There is the argument that e.g. the core devs are employed by the Core Team dao which is subcontracting to the network on a rolling monthly basis - therefore a decision like this must be followed. I agree with that to a point, but really budget proposals are supposed to financially incentivize people to take action. This proposal isn't financially incentivizing anyone so I wouldn't be surprised if these type of proposals are often contentious / not followed in Dash's future.

Andy Freer

EDIT: BTW, this requires a hard fork, so it's not something we can just change back and forth easily right now so we should put a lot of thought behind it (i agree 5 is too much right now personally but i would be more conservative with the reduction for security / technical reasons)
I kind of disagree with that to the point that proposals should always pay someone. IMO it's a nice way to get idea of what majority of actively participating MNOs are up to and we wouldn't be able to get this data otherwise. So even though there is no direct incentive to implement this it's a pro-active way to tweak the system which is IMO much better than "implement smth, no one is happy - no/slow adoption, lots of complains and needless discussions,... repeat...".

Regarding the proposal, IMO 0.1 is not going to work at current price levels. I'd say proposal fee should be smth comparably high to make <$100 proposals economically not reasonable. Smth like 1 DASH would work better for now IMO.

Fee can be technically lowered without "hard fork"-like migration (which would require protocol bump, everyone to upgrade, masternode start, etc). This would still require majority masternodes to upgrade between 2 budget cycles to get new proposals propagated and voted properly but it's risky and can lead to chain split if not executed in timely manner because with no protocol bump there is no way to safely cut off old nodes.

There was an idea somewhere (in original thread?) to compute fee for the next cycle based on the use of previous budget(s) which I like actually - it sounds pretty close to diff adjustment we have for PoW, so why not? I think that one worth investigating a bit more...
 
Agree 100% with the above suggestion.

Some sort of system that adjusts the fee based on the number of proposals as well as the total budget allocated over say the past three or so months is a great idea.

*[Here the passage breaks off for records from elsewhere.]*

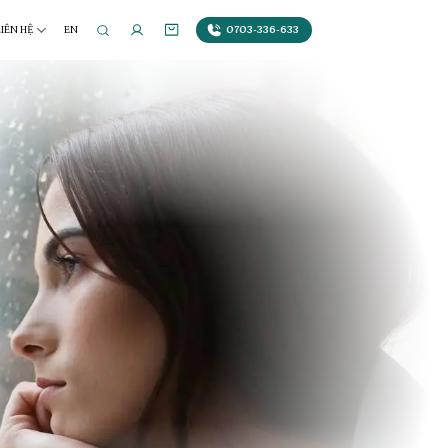
0703-336-633
LIÊN HỆ
EN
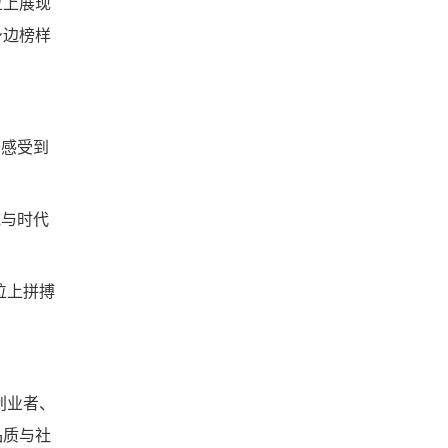
位上展现
身边榜样
者感受到
域与时代
位上拼搏
创业者、
品质与社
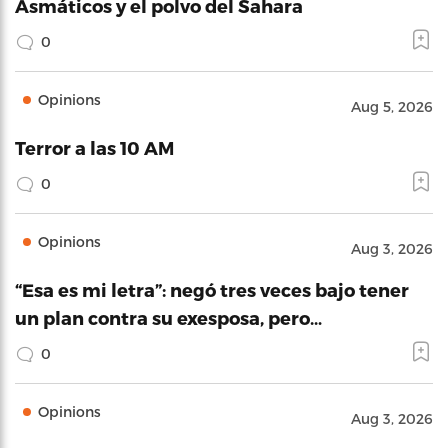
Asmáticos y el polvo del Sahara
0
Opinions
Aug 5, 2026
Terror a las 10 AM
0
Opinions
Aug 3, 2026
“Esa es mi letra”: negó tres veces bajo tener
un plan contra su exesposa, pero…
0
Opinions
Aug 3, 2026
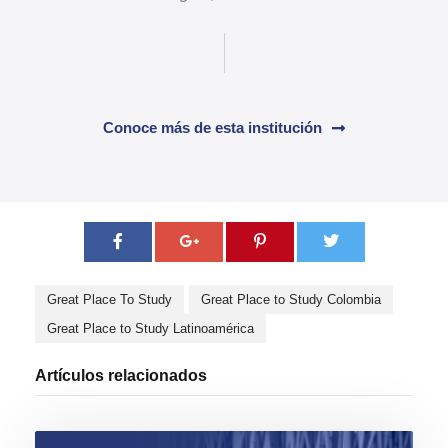
Conoce más de esta institución
Great Place To Study
Great Place to Study Colombia
Great Place to Study Latinoamérica
Artículos relacionados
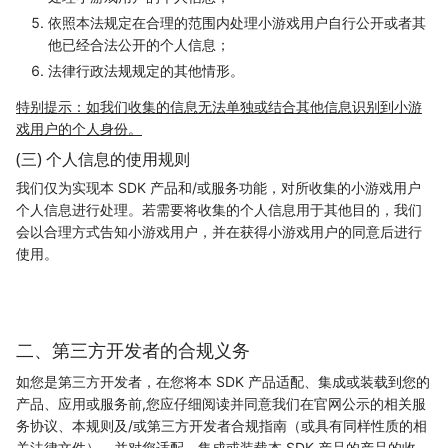
依照本法规定在合理的范围内处理小游戏用户自行公开或者其
他已经合法公开的个人信息；
法律行政法规规定的其他情形。
特别提示：如我们收集的信息无法单独或结合其他信息识别到小游
戏用户的个人身份。
(三) 个人信息的使用规则
我们仅为实现本 SDK 产品和/或服务功能，对所收集的小游戏用户
个人信息进行处理。若需要将收集的个人信息用于其他目的，我们
会以合理方式告知小游戏用户，并在获得小游戏用户的同意后进行
使用。
二、第三方开发者的合规义务
如您是第三方开发者，在您将本 SDK 产品适配、集成或装载到您的
产品、应用或服务前,您应仔细阅读并同意我们在官网公示的相关服
务协议、本规则及/或第三方开发者合规指南（或具有同样性质的相
关法律文件），并对您适配、集成或装载本 SDK 产品的产品的收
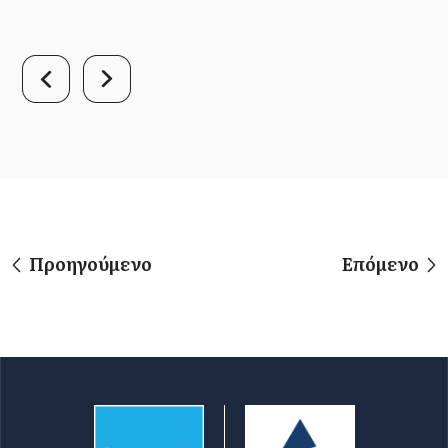
Προηγούμενο
Επόμενο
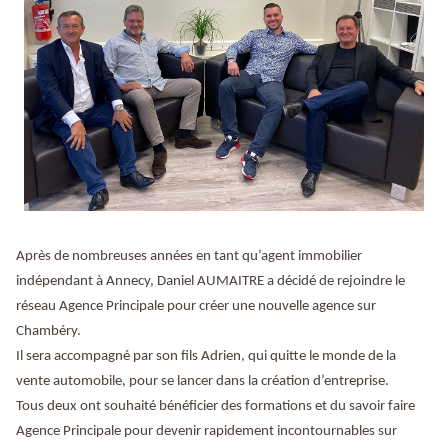
Après de nombreuses années en tant qu’agent immobilier
indépendant à Annecy, Daniel AUMAITRE a décidé de rejoindre le
réseau Agence Principale pour créer une nouvelle agence sur
Chambéry.
Il sera accompagné par son fils Adrien, qui quitte le monde de la
vente automobile, pour se lancer dans la création d’entreprise.
Tous deux ont souhaité bénéficier des formations et du savoir faire
Agence Principale pour devenir rapidement incontournables sur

IMO, that is a much more robust and elegant solution than just dropping the fee 50x suddenly.
 
I kind of disagree with that to the point that proposals should always pay someone. IMO it's a nice way to get idea of what majority of actively participating MNOs are up to and we wouldn't be able to get this data otherwise. So even though there is no direct incentive to implement this it's a pro-active way to tweak the system which is IMO much better than "implement smth, no one is happy - no/slow adoption, lots of complains and needless discussions,... repeat...".

Regarding the proposal, IMO 0.1 is not going to work at current price levels. I'd say proposal fee should be smth comparably high to make <$100 proposals economically not reasonable. Smth like 1 DASH would work better for now IMO.

Fee can be technically lowered without "hard fork"-like migration (which would require protocol bump, everyone to upgrade, masternode start, etc). This would still require majority masternodes to upgrade between 2 budget cycles to get new proposals propagated and voted properly but it's risky and can lead to chain split if not executed in timely manner because with no protocol bump there is no way to safely cut off old nodes.

There was an idea somewhere (in original thread?) to compute fee for the next cycle based on the use of previous budget(s) which I like actually - it sounds pretty close to diff adjustment we have for PoW, so why not? I think that one worth investigating a bit more...

I think it's fine if the contractor, e.g. core team, is willing to obey the signal like your dev team is UdjinM6 :) I'm thinking more generally in the commercial world contracts aren't enforcable without joint agreement around a consideration, i.e. if a client commissions a developer to build an app using a contract (proposal), then they want to change something later, the original contract still stands unless the developer agrees to a new contract (and gets paid for it), the only enforcement by the client is to revoke the original contract if they refuse. So I guess yes the core team will follow signals but in future there might be other bodies or DAOs etc that will just stick to the obligations of the contract they did agree on. One solution (for future) could be to build in the milestones / deliverables that have been talked about which could penalize the contractor financially if they didn't do certain things e.g. follow signals within an agreed framework.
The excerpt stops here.